Scan the entries and copy each line where the word "résztvevők" is present.
Exercise data section start
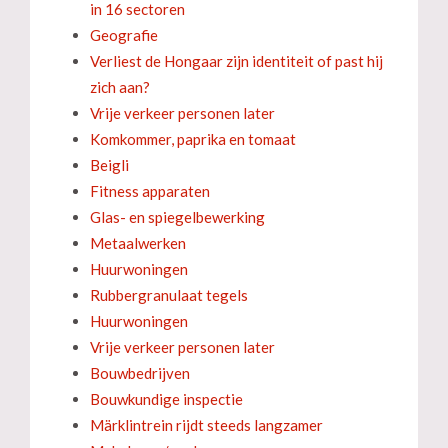
in 16 sectoren
Geografie
Verliest de Hongaar zijn identiteit of past hij
zich aan?
Vrije verkeer personen later
Komkommer, paprika en tomaat
Beigli
Fitness apparaten
Glas- en spiegelbewerking
Metaalwerken
Huurwoningen
Rubbergranulaat tegels
Huurwoningen
Vrije verkeer personen later
Bouwbedrijven
Bouwkundige inspectie
Märklintrein rijdt steeds langzamer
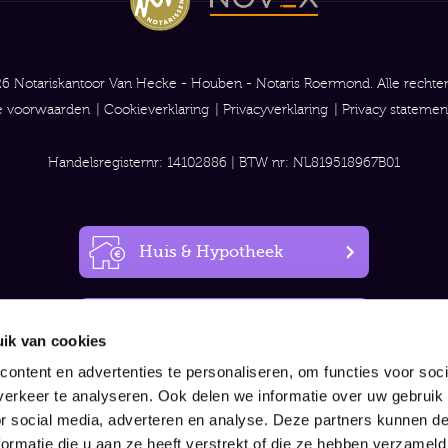
6 Notariskantoor Van Hecke - Houben - Notaris Roermond. Alle recht
 voorwaarden
Cookieverklaring
Privacyverklaring
Privacy statemen
Handelsregisternr: 14102886 | BTW nr: NL819518967B01
Huis & Hypotheek
Relatie & Testament
ik van cookies
ontent en advertenties te personaliseren, om functies voor soci
Bedrijf & Beroep
erkeer te analyseren. Ook delen we informatie over uw gebruik
or social media, adverteren en analyse. Deze partners kunnen 
ormatie die u aan ze heeft verstrekt of die ze hebben verzameld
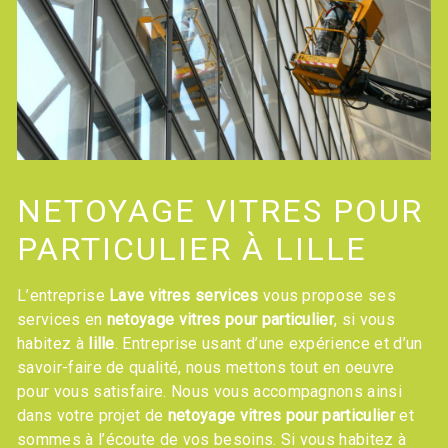
NETOYAGE VITRES POUR
PARTICULIER À LILLE
L’entreprise
Lave vitres services
vous propose ses
services en
netoyage vitres pour particulier
, si vous
habitez à
lille
. Entreprise usant d’une expérience et d’un
savoir-faire de qualité, nous mettons tout en oeuvre
pour vous satisfaire. Nous vous accompagnons ainsi
dans votre projet de
netoyage vitres pour particulier
et
sommes à l’écoute de vos besoins. Si vous habitez à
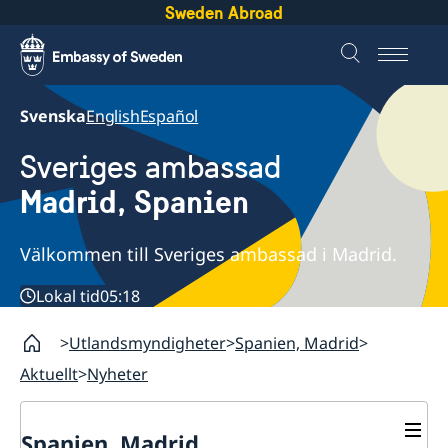
Sweden Abroad
Svenska
English
Español
Sveriges ambassad
Madrid, Spanien
Välkommen till Sveriges ambassad i Madrid.
Lokal tid
05:18
Utlandsmyndigheter
Spanien, Madrid
Aktuellt
Nyheter
Spanien, Madrid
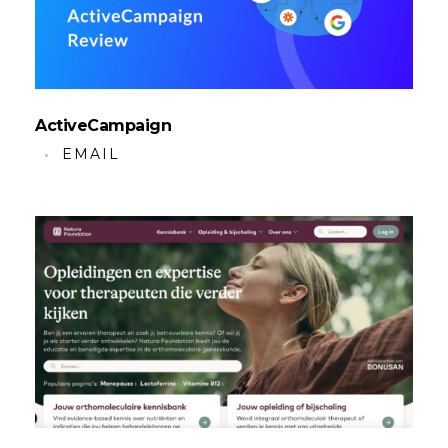
ActiveCampaign
EMAIL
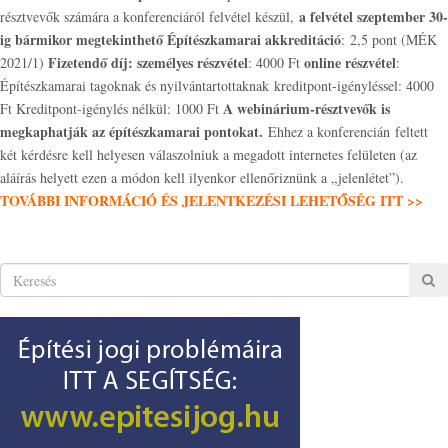
a felvétel szeptember 30-
résztvevők számára a konferenciáról felvétel készül,
ig bármikor megtekinthető
Építészkamarai akkreditáció
: 2,5 pont (MÉK
Fizetendő díj:
személyes részvétel
online részvétel
2021/1)
: 4000 Ft
:
Építészkamarai tagoknak és nyilvántartottaknak kreditpont-igényléssel: 4000
A webinárium-résztvevők is
Ft Kreditpont-igénylés nélkül: 1000 Ft
megkaphatják az építészkamarai pontokat.
Ehhez a konferencián feltett
két kérdésre kell helyesen válaszolniuk a megadott internetes felületen (az
aláírás helyett ezen a módon kell ilyenkor ellenőriznünk a „jelenlétet”).
TOVÁBBI INFORMÁCIÓ ÉS JELENTKEZÉSI LEHETŐSÉG ITT >>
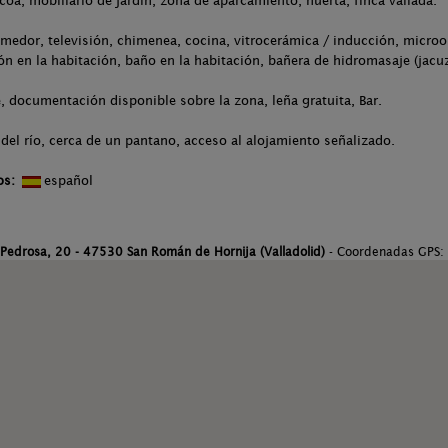
acoa, mobiliario de jardín, zona de aparcamiento, huerta, finca vallada.
medor, televisión, chimenea, cocina, vitrocerámica / inducción, microo
ón en la habitación, baño en la habitación, bañera de hidromasaje (jacuz
 documentación disponible sobre la zona, leña gratuita, Bar.
del río, cerca de un pantano, acceso al alojamiento señalizado.
os:
español
 Pedrosa, 20 - 47530 San Román de Hornija (Valladolid)
- Coordenadas GPS:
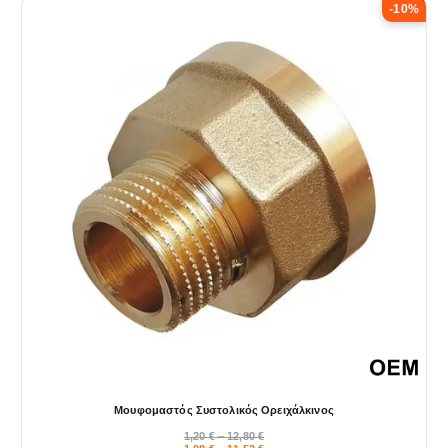
-10%
Μουφομαστός Συστολικός Ορειχάλκινος
P
1,20
€
–
12,80
€
r
P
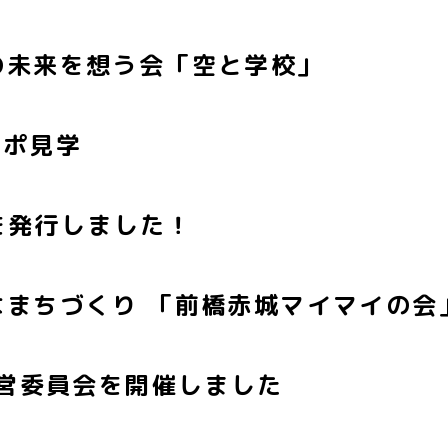
の未来を想う会「空と学校」
サポ見学
）を発行しました！
まちづくり 「前橋赤城マイマイの会
運営委員会を開催しました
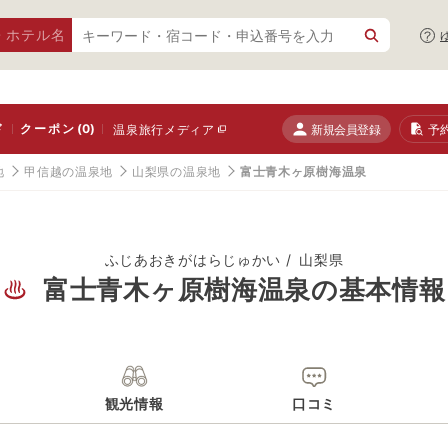
・ホテル名
ド
クーポン
(0)
新規会員登録
予
温泉旅行メディア
地
甲信越の温泉地
山梨県の温泉地
富士青木ヶ原樹海温泉
ふじあおきがはらじゅかい
山梨県
富士青木ヶ原樹海温泉の基本情報
観光情報
口コミ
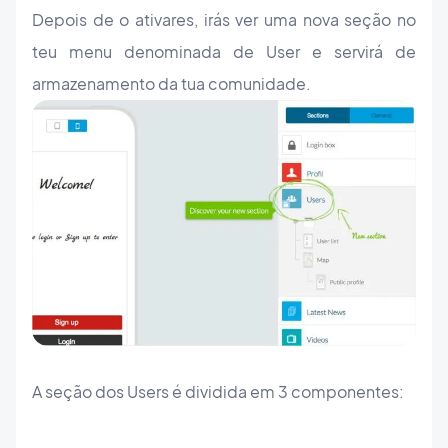
Depois de o ativares, irás ver uma nova seção no
teu menu denominada de User e servirá de
armazenamento da tua comunidade.
A seção dos Users é dividida em 3 componentes:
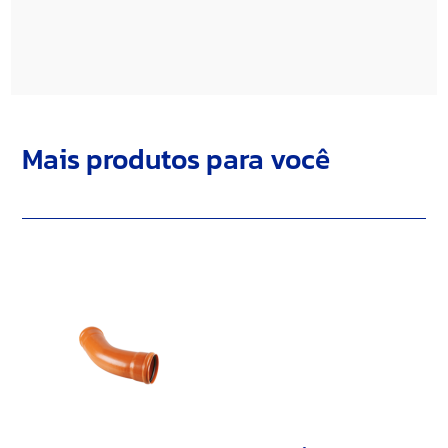
Mais produtos para você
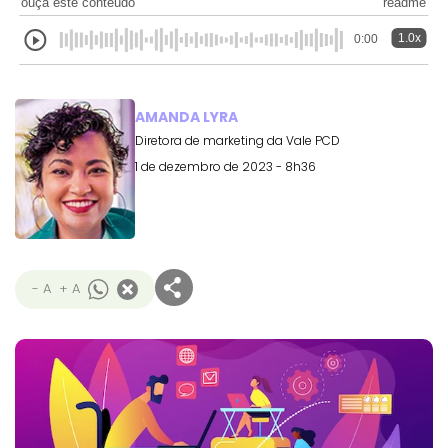
ouça este conteúdo
readme
1.0x
0:00
AMANDA LYRA
Diretora de marketing da Vale PCD
1 de dezembro de 2023 - 8h36
- A
+ A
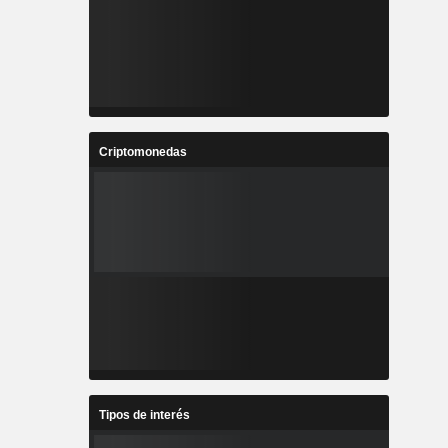
Criptomonedas
Tipos de interés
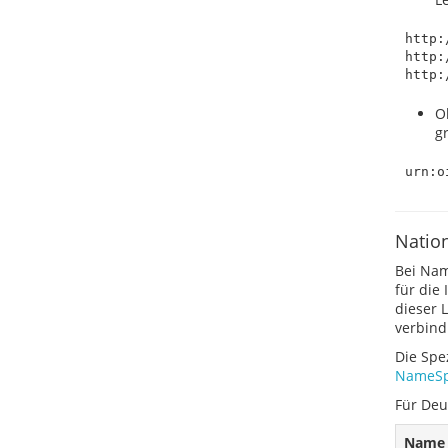
http:
http:
O
g
Natio
Bei Nam
für die
dieser 
verbindl
Die Spe
NameSp
Für Deu
Name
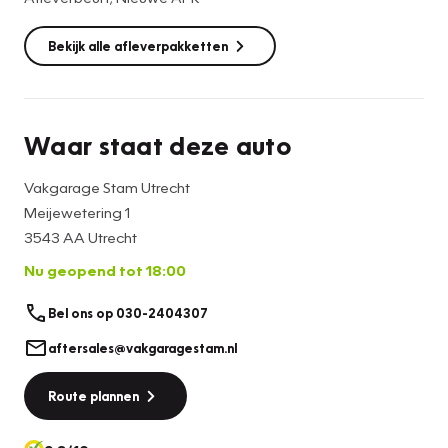
Bekijk alle afleverpakketten
Waar staat deze auto
Vakgarage Stam Utrecht
Meijewetering 1
3543 AA Utrecht
Nu geopend tot 18:00
Bel ons op 030-2404307
aftersales@vakgaragestam.nl
Route plannen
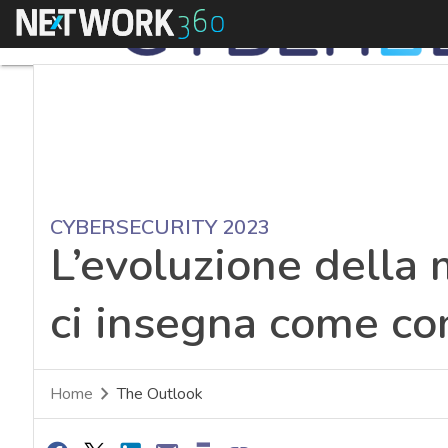
Menu
CYBERSECURITY 2023
L’evoluzione della 
ci insegna come co
Home
The Outlook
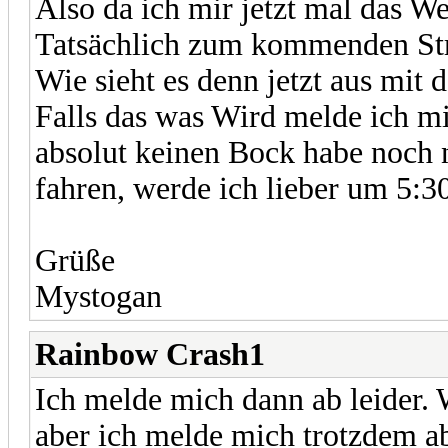
Also da ich mir jetzt mal das W
Tatsächlich zum kommenden St
Wie sieht es denn jetzt aus mi
Falls das was Wird melde ich m
absolut keinen Bock habe noch 
fahren, werde ich lieber um 5:
Grüße
Mystogan
Rainbow Crash1
Ich melde mich dann ab leider. 
aber ich melde mich trotzdem ab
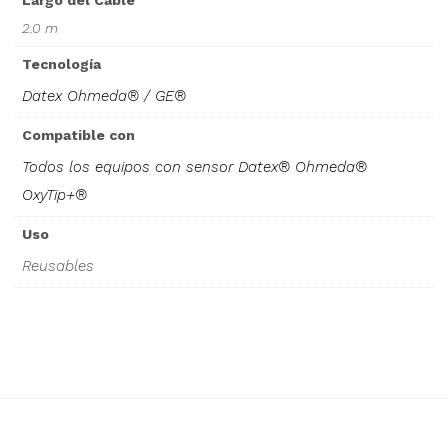
Largo del Cable
2.0 m
Tecnología
Datex Ohmeda® / GE®
Compatible con
Todos los equipos con sensor Datex® Ohmeda®
OxyTip+®
Uso
Reusables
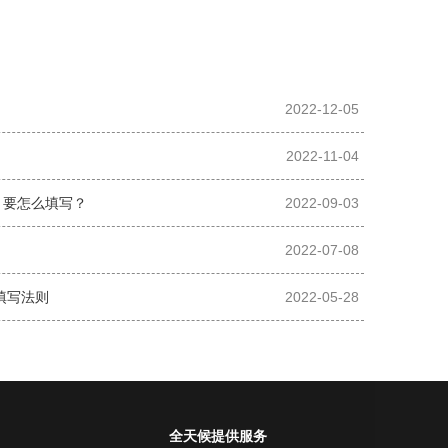
？
2022-12-05
2022-11-04
？要怎么填写？
2022-09-03
2022-07-08
填写法则
2022-05-28
全天候提供服务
Exercise data section end
▸ **Exercise response**:
résztvevők számára a konferenciáról felvétel készül,
A webinárium-résztvevők is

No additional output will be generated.